Comme le déclare la Constitution pastorale Gaudium et spes du Concile Vatican II, « l’homme a été créé « à l’image de Dieu », capable de connaître et d’aimer son Créateur, il a été constitué seigneur de toutes les créatures terrestres, pour les dominer et pour s’en servir, en glorifiant Dieu » (n. 12).
4. La domination de l’homme, affirmée dans le Psaume 8, peut malheureusement être mal comprise et déformée par l’homme égoïste, qui s’est plus souvent révélé un tyran fou qu’un gouverneur sage et intelligent. Le Livre de la Sagesse met en garde contre des déviations de ce genre, lorsqu’il précise que Dieu a « formé l’homme pour dominer sur les créatures… pour régir le monde en sainteté et en justice » (9, 2-3). Bien qu’il s’agisse d’un contexte différent, Job fait lui aussi appel à notre Psaume pour rappeler de façon particulière la faiblesse humaine, qui ne mériterait pas tant d’attention de la part de Dieu: « Qu’est-ce donc que l’homme pour en faire si grand cas, pour fixer sur lui ton attention, pour l’inspecter chaque matin? » (7, 17-18). L’histoire documente le mal que la liberté humaine fait régner dans le monde avec la dégradation de l’environnement et les injustices sociales les plus criantes.
A la différence des êtres humains qui humilient leurs semblables et la création, le Christ se présente comme l’homme parfait, « couronné de gloire et d’honneur, parce qu’il a souffert la mort: il fallait que, par la grâce de Dieu, au bénéfice de tout homme, il goutât la mort » (He 2, 9). Il règne sur l’univers par la domination de paix et d’amour qui prépare le nouveau monde, les nouveaux cieux et la nouvelle terre (cf. 2 P 3, 13). Son autorité royale s’exerce même – comme le suggère l’auteur de la Lettre aux Hébreux en lui appliquant le Psaume 8 – à travers la donation suprême de soi dans la mort « au bénéfice de tous ».

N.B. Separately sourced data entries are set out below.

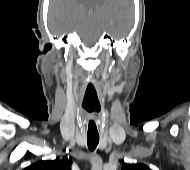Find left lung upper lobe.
<instances>
[{
	"instance_id": "1",
	"label": "left lung upper lobe",
	"mask_w": 190,
	"mask_h": 170,
	"mask_svg": "<svg viewBox=\"0 0 190 170\" xmlns=\"http://www.w3.org/2000/svg\"><path fill=\"white\" fill-rule=\"evenodd\" d=\"M122 170H151L148 166L144 164H126L122 166Z\"/></svg>"
}]
</instances>
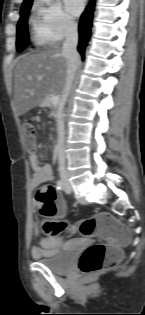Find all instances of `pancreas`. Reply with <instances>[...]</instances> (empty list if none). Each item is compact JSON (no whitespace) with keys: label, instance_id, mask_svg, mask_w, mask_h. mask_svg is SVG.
<instances>
[{"label":"pancreas","instance_id":"cf45deb5","mask_svg":"<svg viewBox=\"0 0 145 315\" xmlns=\"http://www.w3.org/2000/svg\"><path fill=\"white\" fill-rule=\"evenodd\" d=\"M45 104L47 105H51V103L49 101H45Z\"/></svg>","mask_w":145,"mask_h":315}]
</instances>
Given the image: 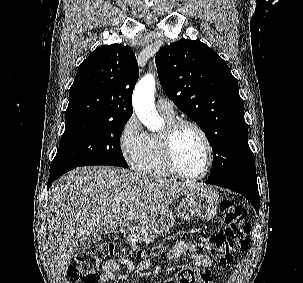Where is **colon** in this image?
Returning a JSON list of instances; mask_svg holds the SVG:
<instances>
[{
    "mask_svg": "<svg viewBox=\"0 0 303 283\" xmlns=\"http://www.w3.org/2000/svg\"><path fill=\"white\" fill-rule=\"evenodd\" d=\"M222 219L226 224L223 231L202 233L198 235L199 246L218 263H229L234 255L244 250L249 243L248 234L251 225L247 220L248 212L245 208L234 205L229 200L220 203ZM163 252L154 248L148 252L144 249L132 250L126 246L109 242L92 246L77 253L68 266V277L73 282L98 283L99 270L102 265L112 259L135 255L137 259ZM204 271L202 269L187 268L181 270L166 283H200Z\"/></svg>",
    "mask_w": 303,
    "mask_h": 283,
    "instance_id": "obj_1",
    "label": "colon"
}]
</instances>
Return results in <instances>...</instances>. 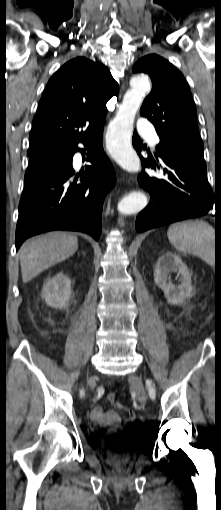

Le Christ n’est pas un souverain qui se fait servir, mais qui sert et qui se consacre aux autres: « Aussi bien, le Fils de l’homme lui-même n’est pas venu pour être servi, mais pour servir et pour donner sa vie en rançon pour une multitude » (Mc 10, 45). De cette façon, il ramène en lui « toutes choses, les êtres célestes comme les terrestres » (cf. Ep 1, 10). Sous cette lumière christologique, le Psaume 8 révèle toute la force de son message et de son espérance, en nous invitant à exercer notre souveraineté sur la création non par la domination, mais dans l’amour.